TASK BRIEF: Could you repeat every entry below word for word, leaving out the pictures?

DATA LISTING:
----
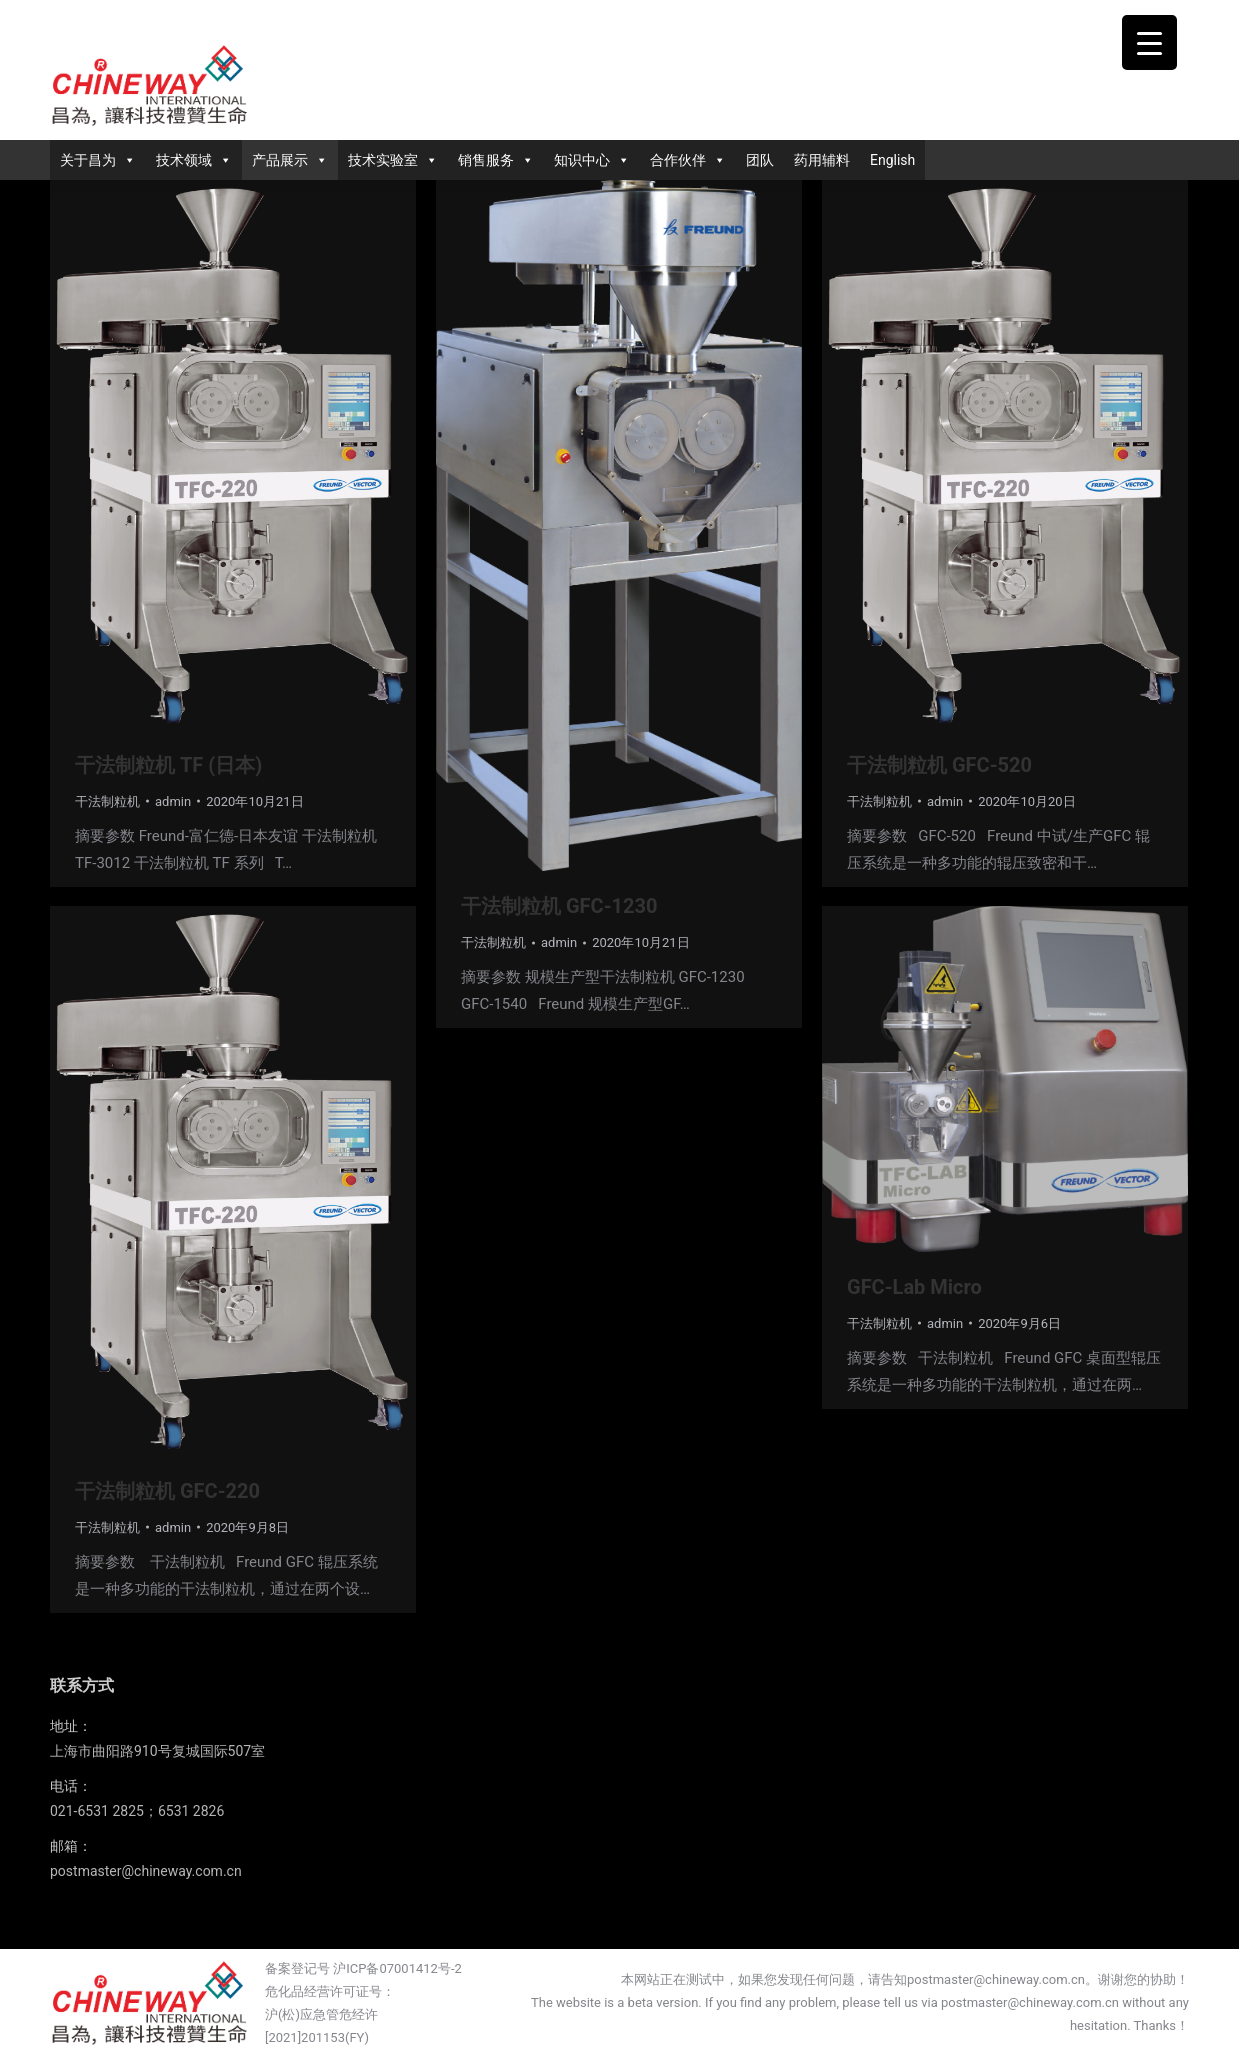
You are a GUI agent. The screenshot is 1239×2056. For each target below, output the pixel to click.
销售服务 (496, 160)
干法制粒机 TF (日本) (168, 765)
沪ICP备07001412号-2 (397, 1968)
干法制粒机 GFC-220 (167, 1491)
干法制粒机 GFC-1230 (559, 906)
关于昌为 (98, 160)
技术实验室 (393, 160)
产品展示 (290, 160)
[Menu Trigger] (1149, 42)
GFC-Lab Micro (914, 1287)
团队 (760, 160)
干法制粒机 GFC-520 (939, 765)
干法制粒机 (107, 801)
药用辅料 (822, 160)
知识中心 (592, 160)
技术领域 (194, 160)
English (892, 160)
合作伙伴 (688, 160)
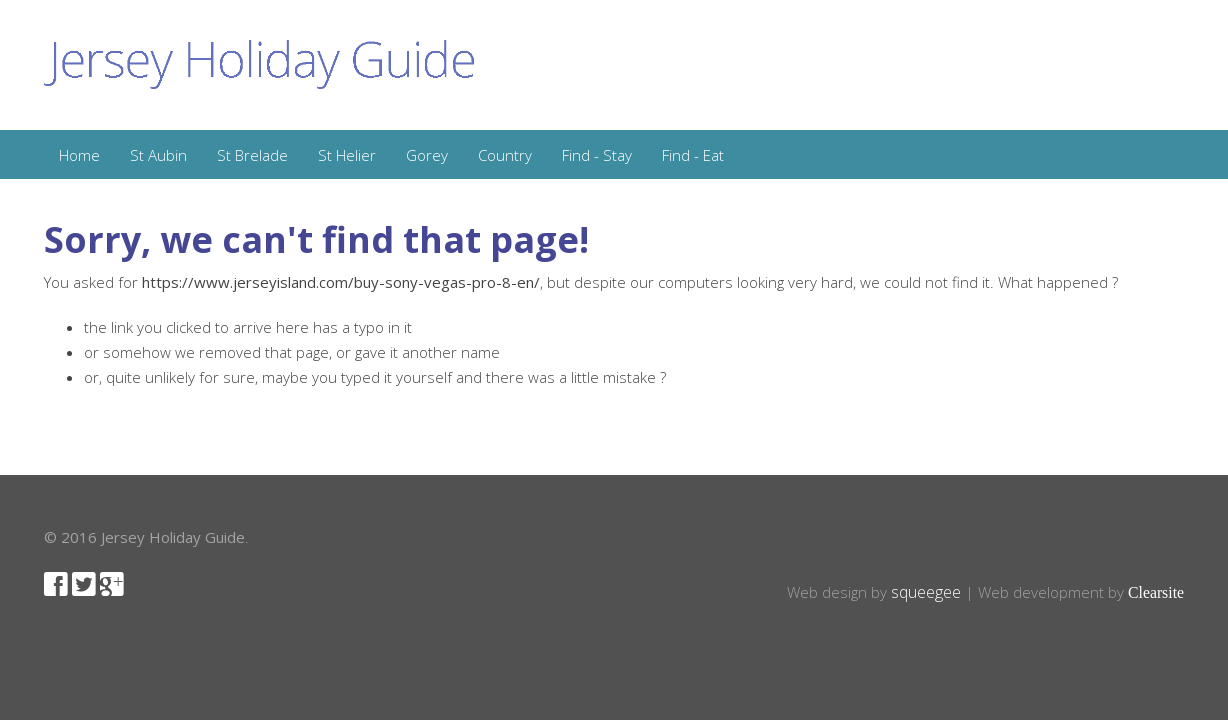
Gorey (427, 155)
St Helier (347, 155)
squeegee (926, 592)
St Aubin (158, 155)
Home (79, 155)
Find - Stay (597, 155)
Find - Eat (693, 155)
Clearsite (1156, 592)
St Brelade (252, 155)
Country (505, 155)
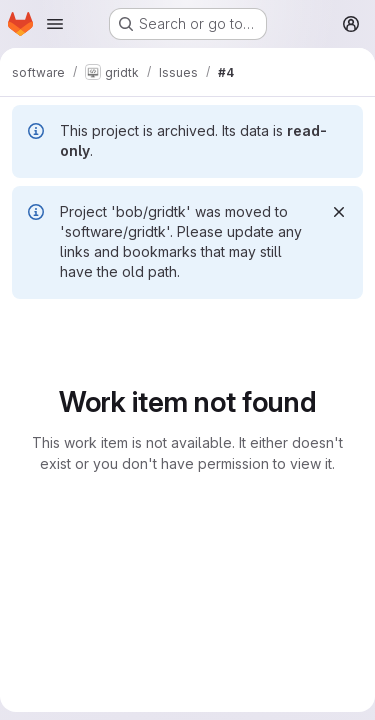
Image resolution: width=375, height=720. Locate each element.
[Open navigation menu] (55, 24)
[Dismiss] (339, 212)
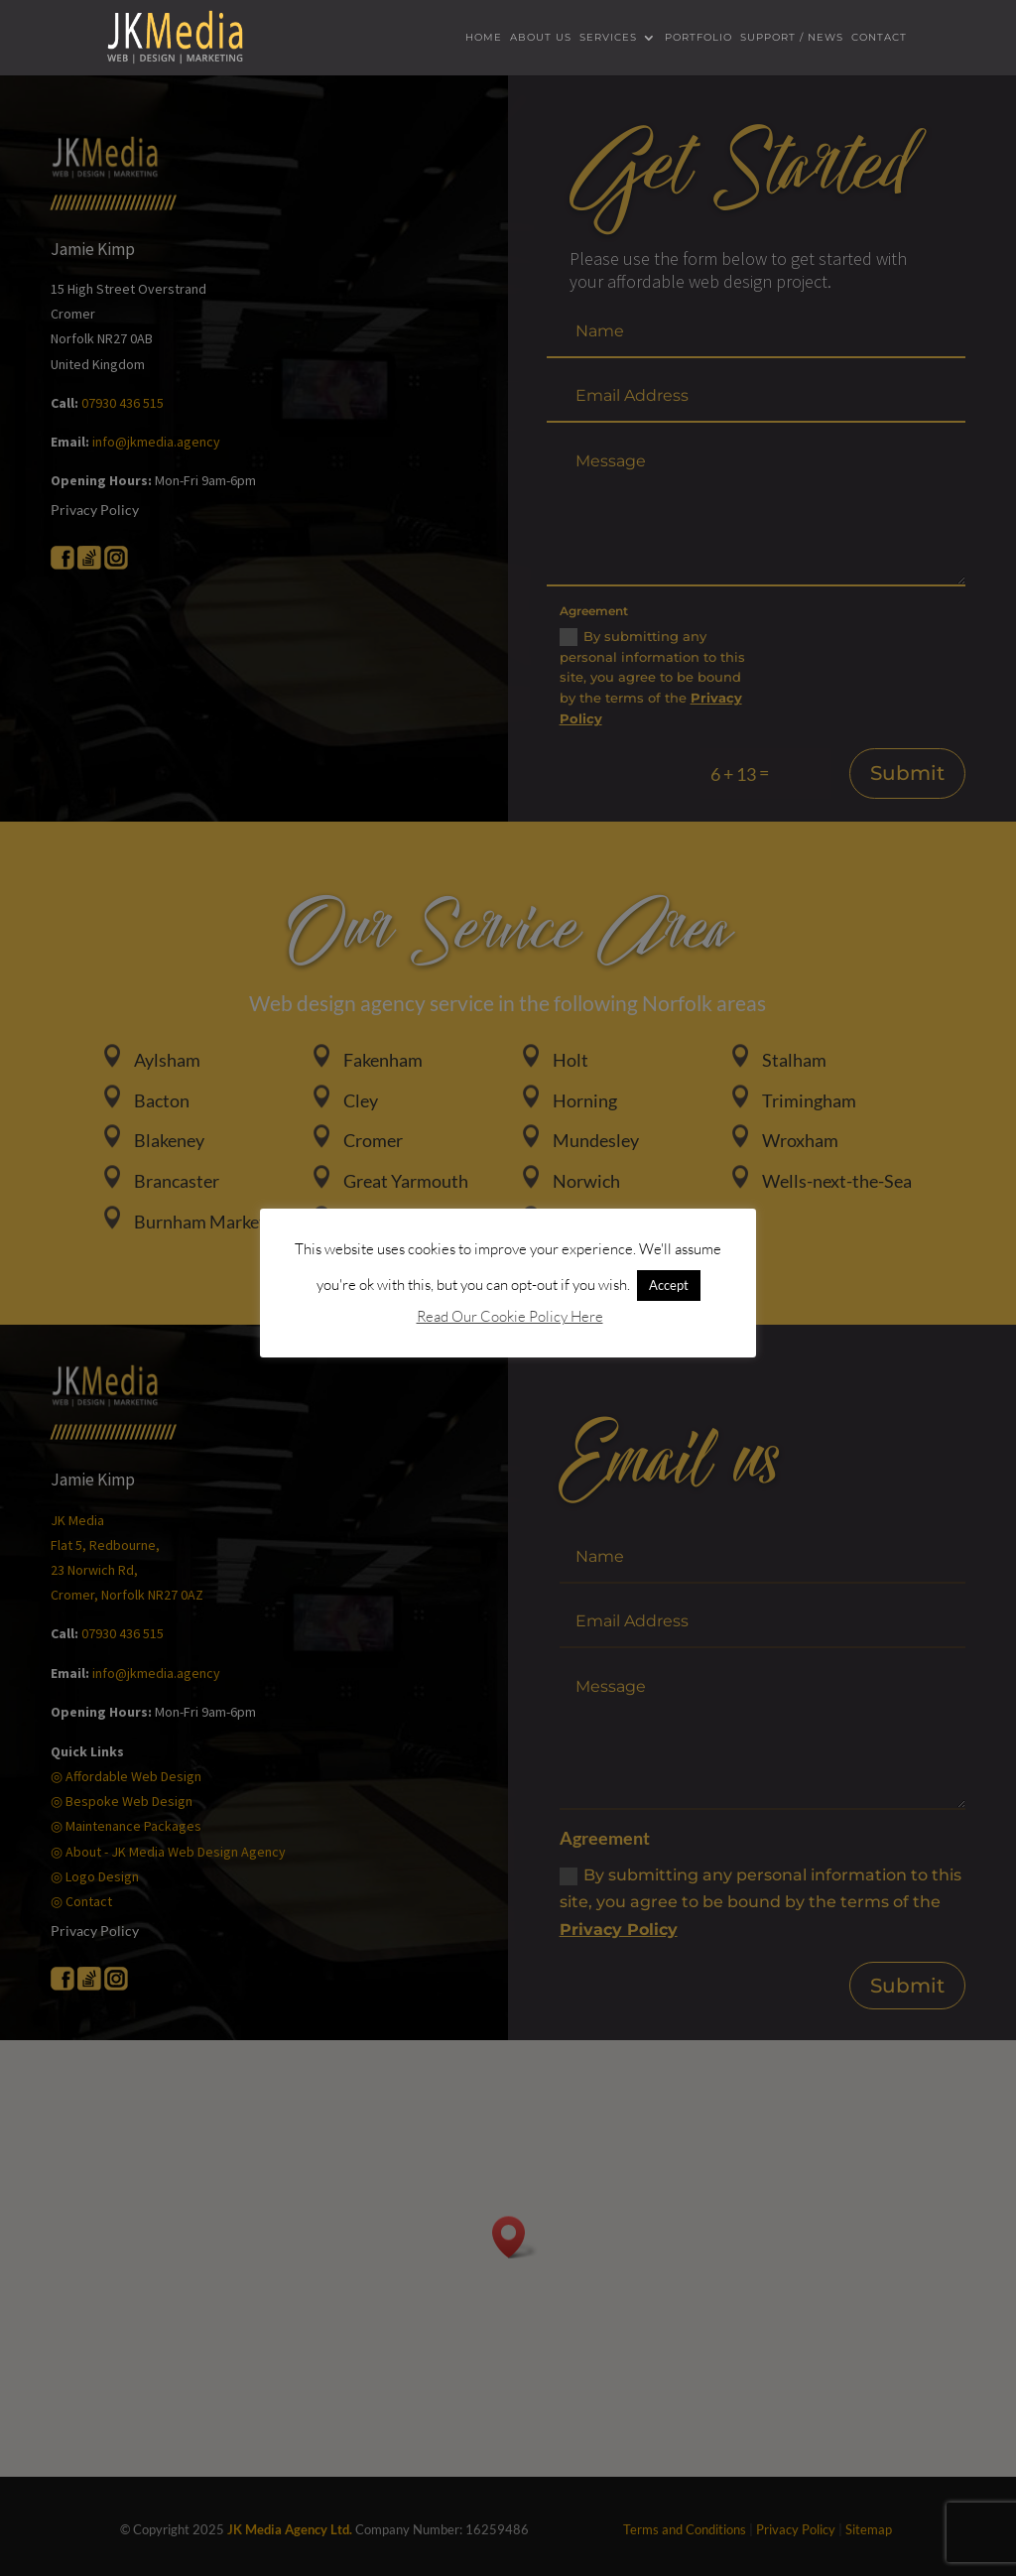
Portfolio (698, 38)
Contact (879, 38)
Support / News (791, 38)
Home (483, 38)
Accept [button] (669, 1285)
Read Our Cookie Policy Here (510, 1316)
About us (541, 38)
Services (608, 38)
----
ANSWER AREA:
You are a GUI agent. The screenshot is 1239×2056. For each target below, output the pixel to click.
销售服务 (496, 160)
干法制粒机 TF (日本) (168, 765)
沪ICP备07001412号-2 (397, 1968)
干法制粒机 GFC-220 (167, 1491)
干法制粒机 GFC-1230 (559, 906)
关于昌为 (98, 160)
技术实验室 (393, 160)
产品展示 (290, 160)
[Menu Trigger] (1149, 42)
GFC-Lab Micro (914, 1287)
团队 (760, 160)
干法制粒机 GFC-520 (939, 765)
干法制粒机 (107, 801)
药用辅料 (822, 160)
知识中心 (592, 160)
技术领域 (194, 160)
English (892, 160)
合作伙伴 (688, 160)
Gorey (427, 155)
St Helier (347, 155)
squeegee (926, 592)
St Aubin (158, 155)
Home (79, 155)
Find - Stay (597, 155)
Find - Eat (693, 155)
Clearsite (1156, 592)
St Brelade (252, 155)
Country (505, 155)
Image resolution: width=375, height=720. Locate each element.
[Open navigation menu] (55, 24)
[Dismiss] (339, 212)
Portfolio (698, 38)
Contact (879, 38)
Support / News (791, 38)
Home (483, 38)
Accept [button] (669, 1285)
Read Our Cookie Policy Here (510, 1316)
About us (541, 38)
Services (608, 38)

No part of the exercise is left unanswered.